> _Raw data_
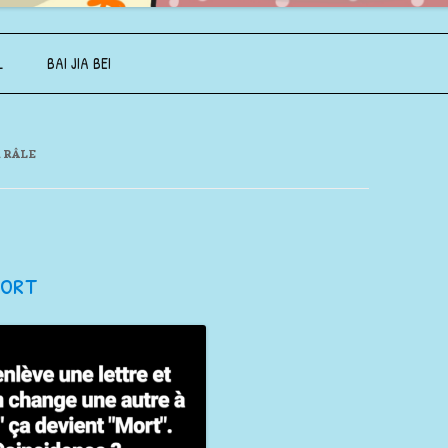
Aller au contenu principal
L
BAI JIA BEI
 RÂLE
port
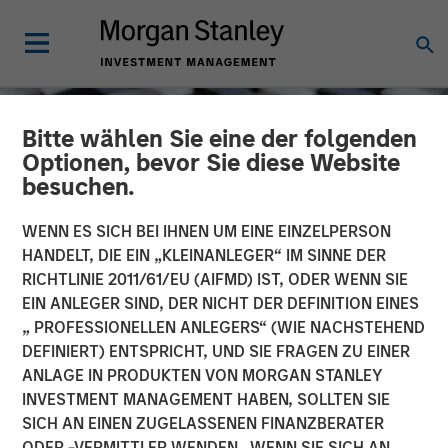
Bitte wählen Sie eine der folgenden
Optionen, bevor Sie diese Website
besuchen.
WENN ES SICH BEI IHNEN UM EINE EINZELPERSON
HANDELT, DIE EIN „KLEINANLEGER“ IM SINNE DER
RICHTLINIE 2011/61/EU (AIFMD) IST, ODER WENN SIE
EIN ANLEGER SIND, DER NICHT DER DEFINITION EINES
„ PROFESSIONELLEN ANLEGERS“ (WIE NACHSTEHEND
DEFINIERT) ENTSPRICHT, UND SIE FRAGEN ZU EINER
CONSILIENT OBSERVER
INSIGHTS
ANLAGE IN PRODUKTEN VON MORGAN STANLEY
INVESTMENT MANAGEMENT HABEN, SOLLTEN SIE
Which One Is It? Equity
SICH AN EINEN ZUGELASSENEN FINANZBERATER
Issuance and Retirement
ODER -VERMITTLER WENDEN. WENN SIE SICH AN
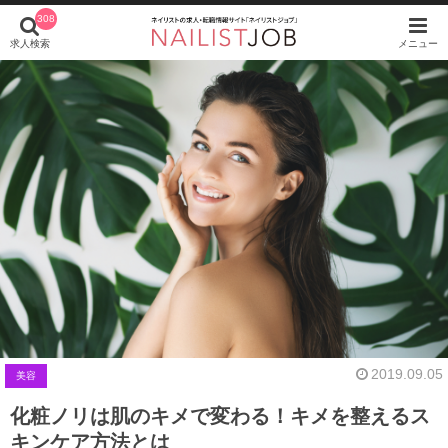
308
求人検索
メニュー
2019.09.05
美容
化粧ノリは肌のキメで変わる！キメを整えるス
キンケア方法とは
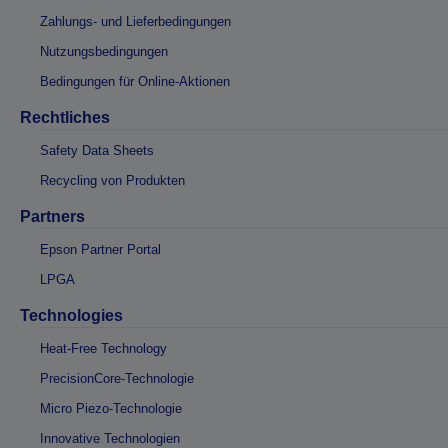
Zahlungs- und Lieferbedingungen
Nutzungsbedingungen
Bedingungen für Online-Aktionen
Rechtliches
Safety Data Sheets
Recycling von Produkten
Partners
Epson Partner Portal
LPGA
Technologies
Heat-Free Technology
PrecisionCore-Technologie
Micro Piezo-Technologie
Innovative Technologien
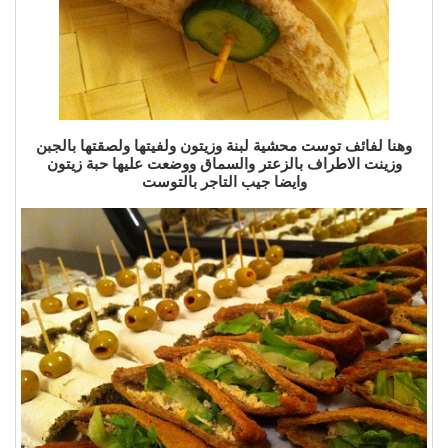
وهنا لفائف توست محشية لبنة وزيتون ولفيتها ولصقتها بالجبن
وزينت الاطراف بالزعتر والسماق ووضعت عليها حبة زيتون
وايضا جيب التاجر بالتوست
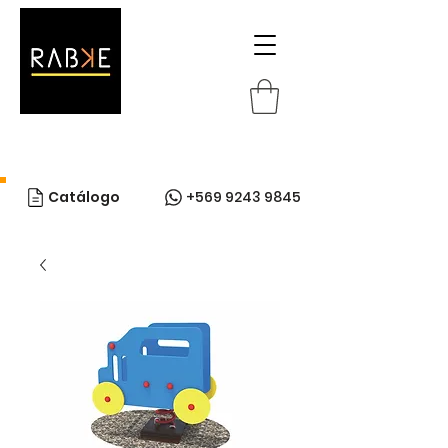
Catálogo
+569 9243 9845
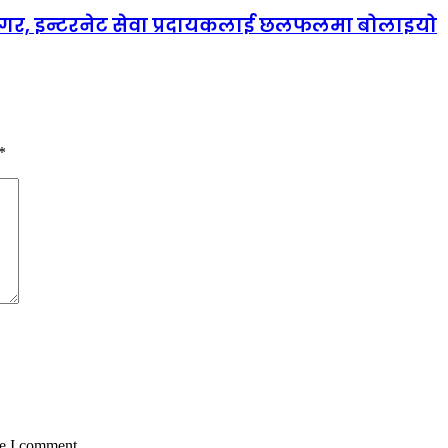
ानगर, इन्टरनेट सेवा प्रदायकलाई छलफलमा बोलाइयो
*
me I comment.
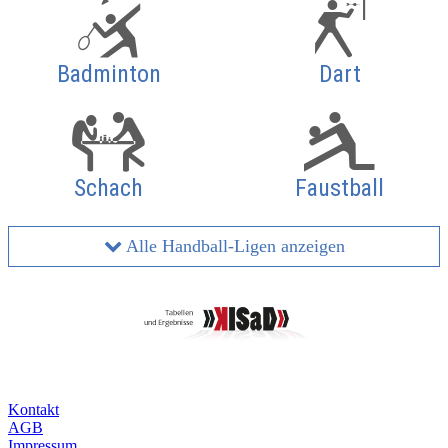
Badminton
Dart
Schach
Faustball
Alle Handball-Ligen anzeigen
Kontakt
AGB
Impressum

> _What you need to do_
Keep the pictures out of your copy, and repeat every entry above exactly.

> _Task response_
Aller au contenu principal
L
BAI JIA BEI
 RÂLE
port
Bitte wählen Sie eine der folgenden
Optionen, bevor Sie diese Website
besuchen.
WENN ES SICH BEI IHNEN UM EINE EINZELPERSON
HANDELT, DIE EIN „KLEINANLEGER“ IM SINNE DER
RICHTLINIE 2011/61/EU (AIFMD) IST, ODER WENN SIE
EIN ANLEGER SIND, DER NICHT DER DEFINITION EINES
„ PROFESSIONELLEN ANLEGERS“ (WIE NACHSTEHEND
DEFINIERT) ENTSPRICHT, UND SIE FRAGEN ZU EINER
CONSILIENT OBSERVER
INSIGHTS
ANLAGE IN PRODUKTEN VON MORGAN STANLEY
INVESTMENT MANAGEMENT HABEN, SOLLTEN SIE
Which One Is It? Equity
SICH AN EINEN ZUGELASSENEN FINANZBERATER
Issuance and Retirement
ODER -VERMITTLER WENDEN. WENN SIE SICH AN
308
求人検索
メニュー
2019.09.05
美容
化粧ノリは肌のキメで変わる！キメを整えるス
キンケア方法とは
Zahlungs- und Lieferbedingungen
Nutzungsbedingungen
Bedingungen für Online-Aktionen
Rechtliches
Safety Data Sheets
Recycling von Produkten
Partners
Epson Partner Portal
LPGA
Technologies
Heat-Free Technology
PrecisionCore-Technologie
Micro Piezo-Technologie
Innovative Technologien
وهنا لفائف توست محشية لبنة وزيتون ولفيتها ولصقتها بالجبن
وزينت الاطراف بالزعتر والسماق ووضعت عليها حبة زيتون
وايضا جيب التاجر بالتوست
Catálogo
+569 9243 9845
ानगर, इन्टरनेट सेवा प्रदायकलाई छलफलमा बोलाइयो
*
me I comment.
Badminton
Dart
Schach
Faustball
Alle Handball-Ligen anzeigen
Kontakt
AGB
Impressum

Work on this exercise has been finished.